Diventata proprietà della nobile famiglia veneziana Boldù alla fine del Settecento, subisce una trasformazione urbanistica che ne migliora l’abitabilità: viene edificata l’attuale chiesa dedicata a S. Maria della Neve e restaurato un palazzo adiacente, divenuto poi dimora della famiglia.
La chiesa viene successivamente ampliata con la costruzione della vicina canonica e del campanile di 22 metri.
Tra le opere conservate al suo interno ricordiamo la Pala dell’Assunta, un simulacro dell’Immacolata e una statua raffigurante S. Antonio da Padova.
Nel 1951 diventa parrocchia autonoma, ma dopo 15 anni viene dichiarata succursale della SS.Trinità di Treporti per poi essere ritenuta inagibile perché pericolante.

Il vicino palazzo Boldù richiama l’architettura veneziana: il portale d’ingresso è profilato da un arco ribassato in pietra, al piano nobile le finestre si arricchiscono di un coronamento a timpano e di una trifora centrale in corrispondenza del grande salone; il secondo piano, più basso e generalmente destinato a magazzini e alloggi per la servitù, presenta piccole finestre rettangolari.

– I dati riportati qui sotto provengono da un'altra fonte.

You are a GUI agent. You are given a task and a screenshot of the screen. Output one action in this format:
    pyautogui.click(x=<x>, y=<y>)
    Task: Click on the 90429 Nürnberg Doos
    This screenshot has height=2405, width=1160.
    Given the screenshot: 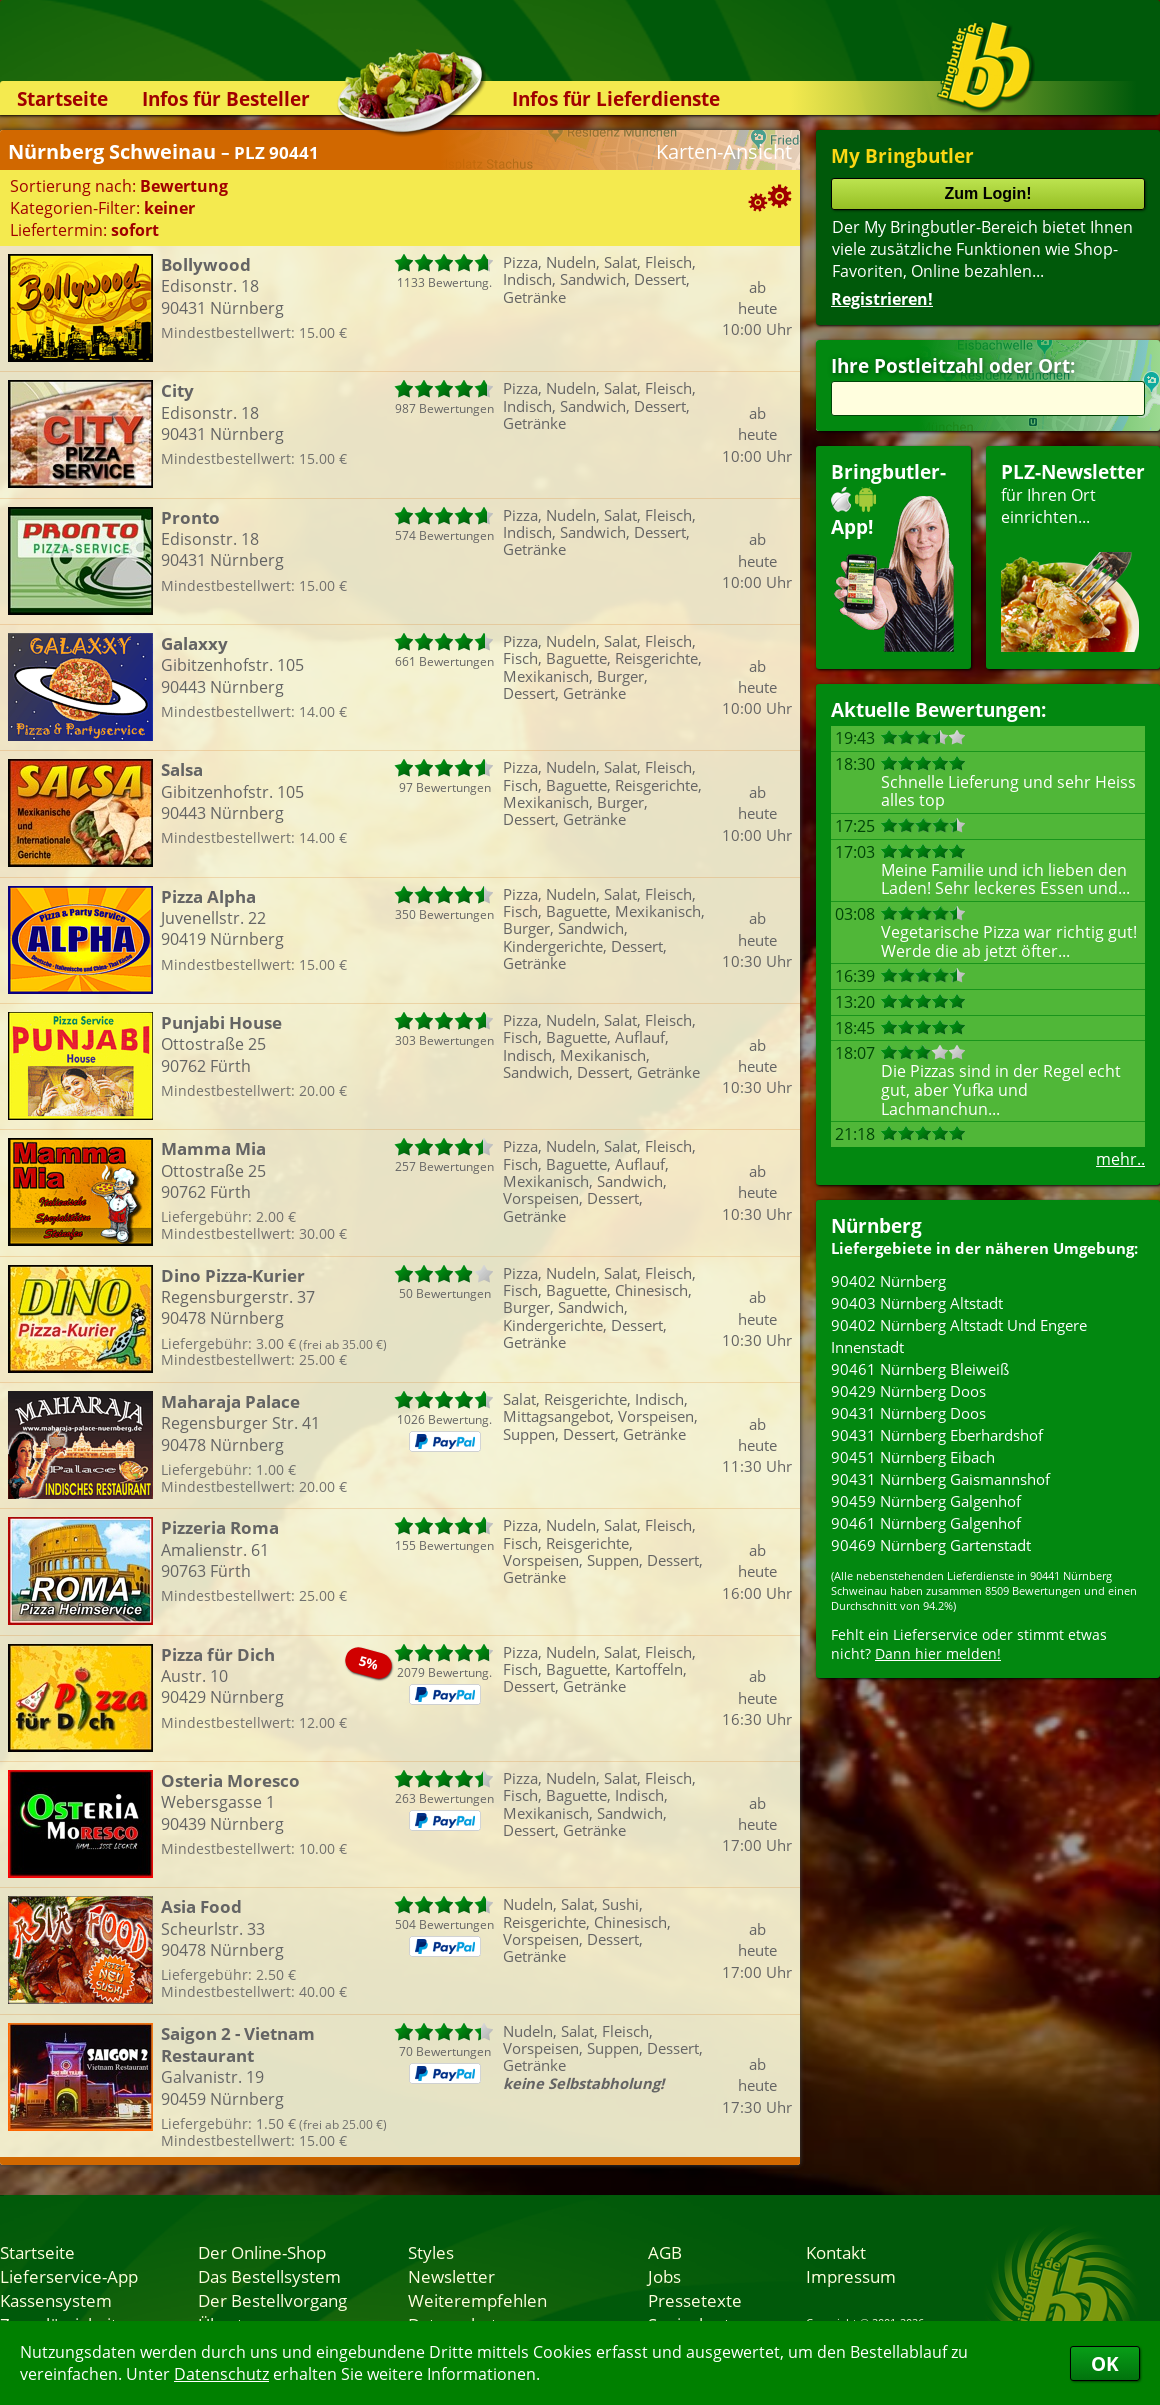 What is the action you would take?
    pyautogui.click(x=908, y=1391)
    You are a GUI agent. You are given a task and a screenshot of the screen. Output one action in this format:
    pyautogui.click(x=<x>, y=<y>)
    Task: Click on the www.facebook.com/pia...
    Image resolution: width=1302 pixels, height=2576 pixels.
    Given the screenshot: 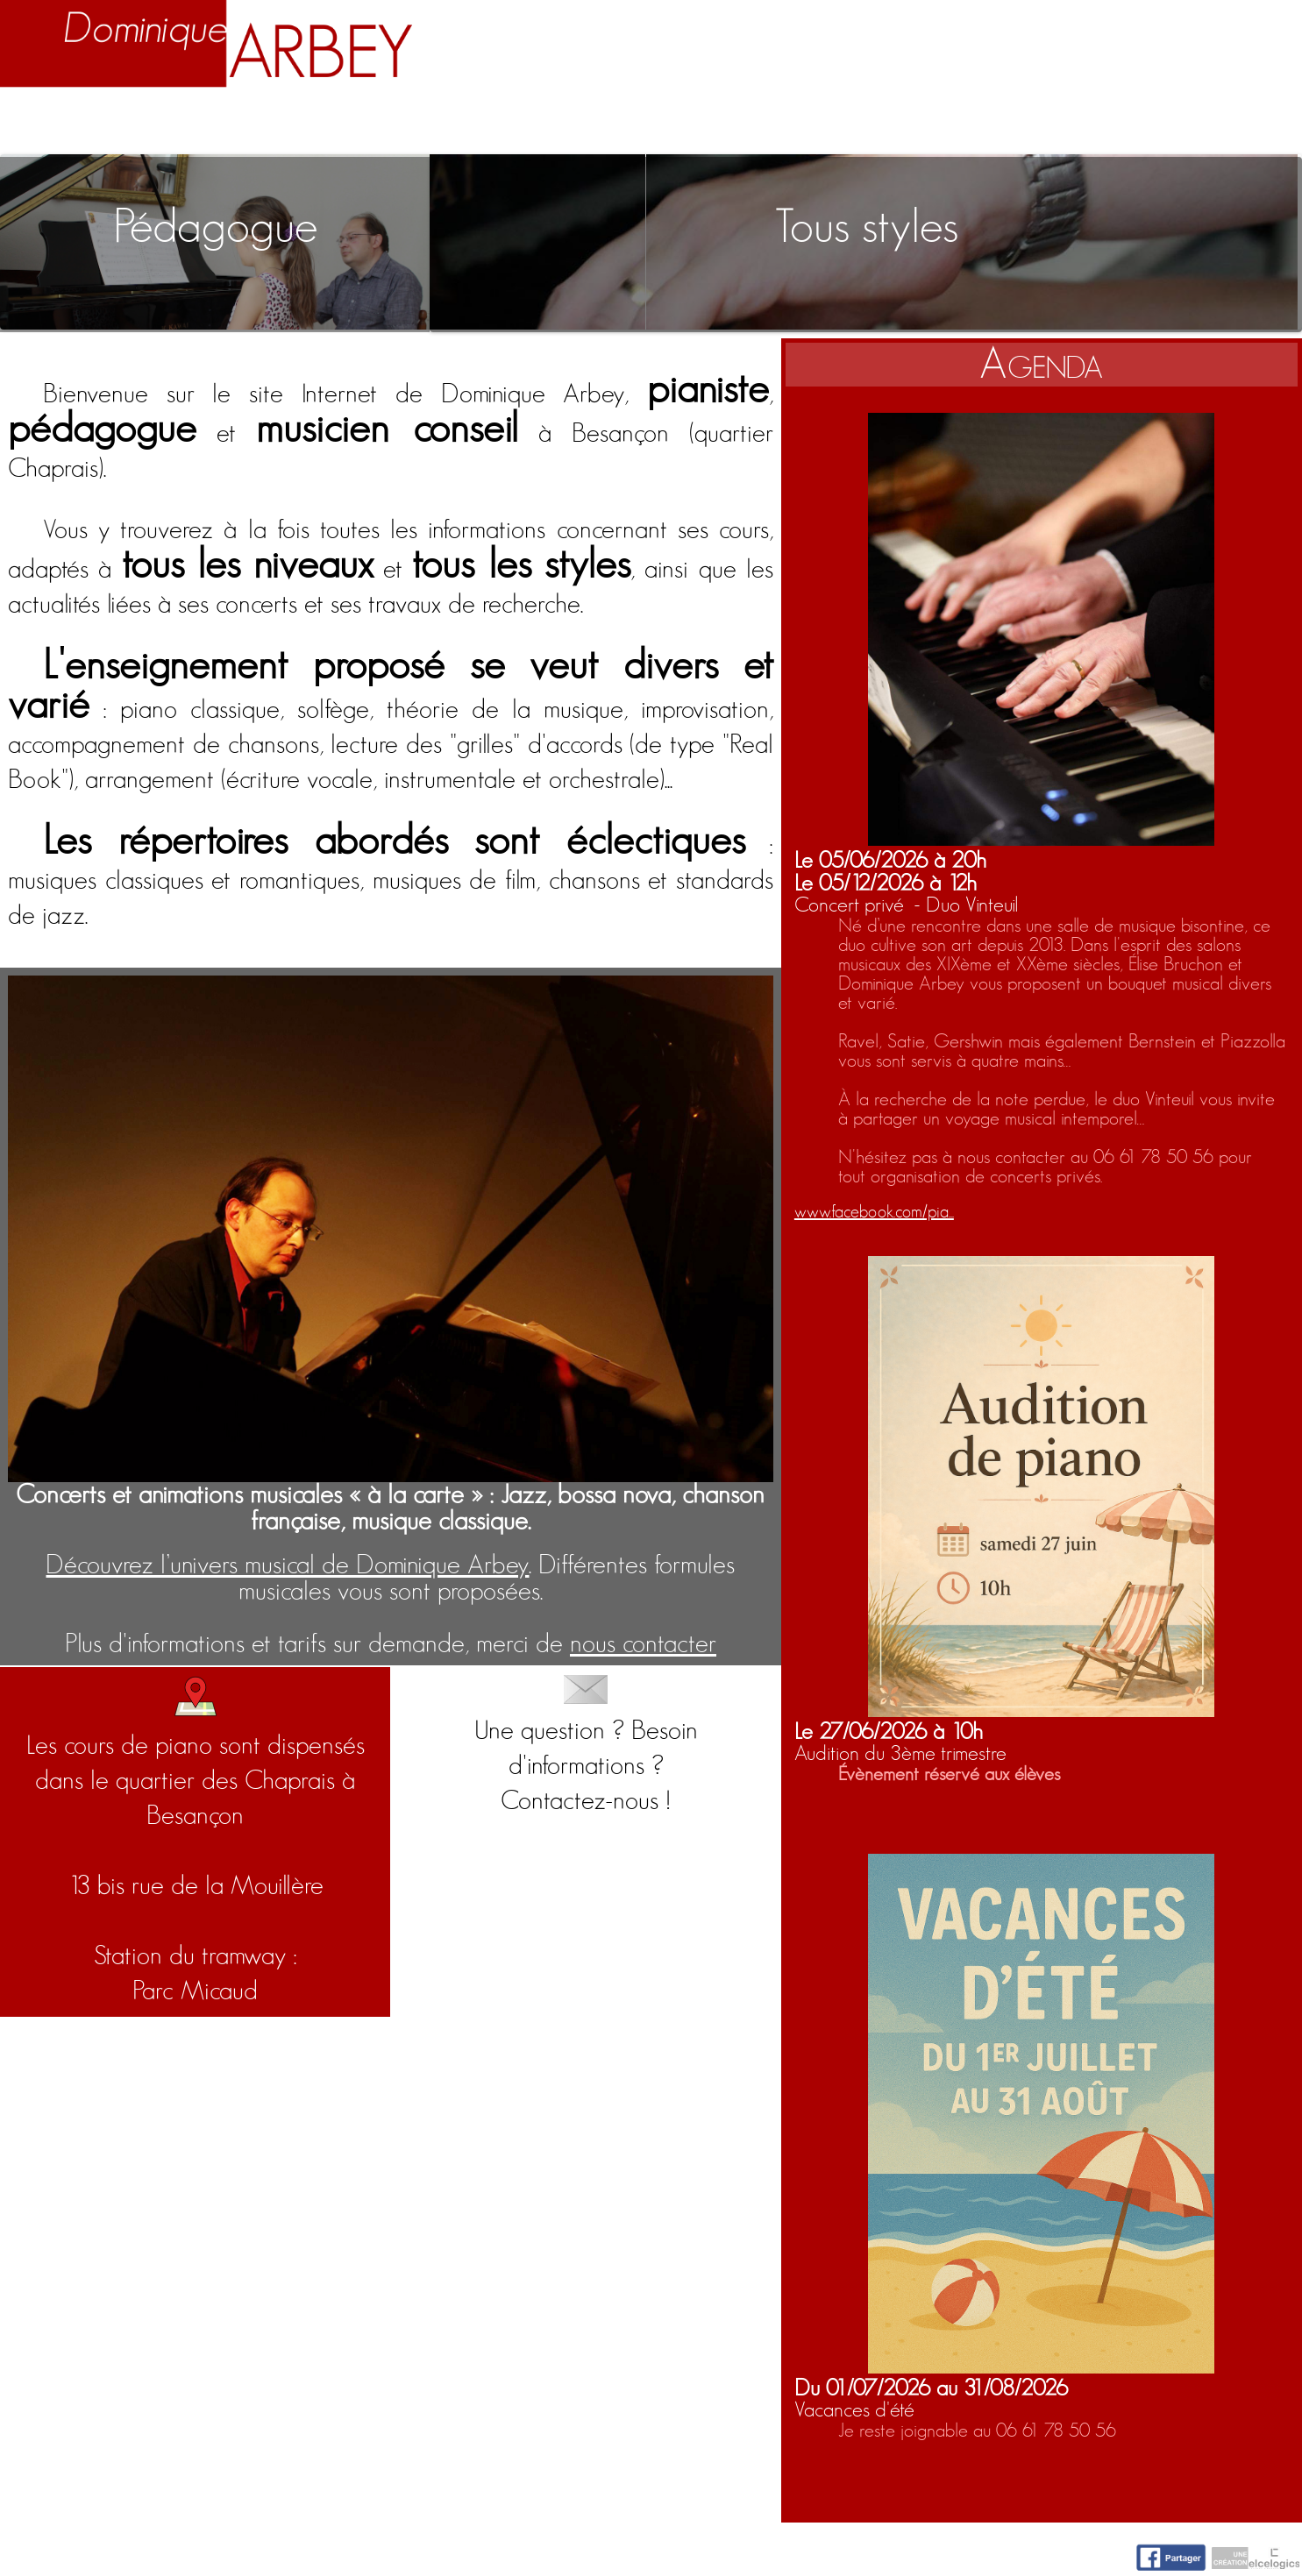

Con l’apertura della salina di S.Felice, allora una delle più importanti in Italia, lo sviluppo del centro ha subito un notevole acceleramento.
I “salinari della laguna” vi hanno lavorato fino agli inizi del Novecento godendo di un certo benessere economico.

Al giorno d’oggi la località conta poche decine di abitanti e l’economia si basa prevalentemente sull’agricoltura e la pesca, senza dimenticare anche il turismo, attratto principalmente dal patrimonio naturalistico di Lio Piccolo.

La vegetazione tipica di questa località ha favorito lo sviluppo di un’avifauna ricca e interessante.
Molte infatti sono le specie che scelgono questa zona per la nidificazione, prima fra tutte il Cavaliere d’Italia.



Informazioni

Ingresso:
il palazzo e la chiesa sono visitabili solo dall’esterno
Come arrivare: con mezzo privato, dal ponte di Cavallino percorrere il primo tratto di via Fausta fino a Piazza S. Maria Elisabetta, imboccare a destra via Pordèlio e percorrerla tutta, all’incrocio semaforico svoltare a destra per via Treportina, proseguire fino al centro di Treporti, dopo il terzo ponte svoltare a destra per via Saccagnana, poi a sinistra per via Lio Piccolo percorrendola fino in fondo.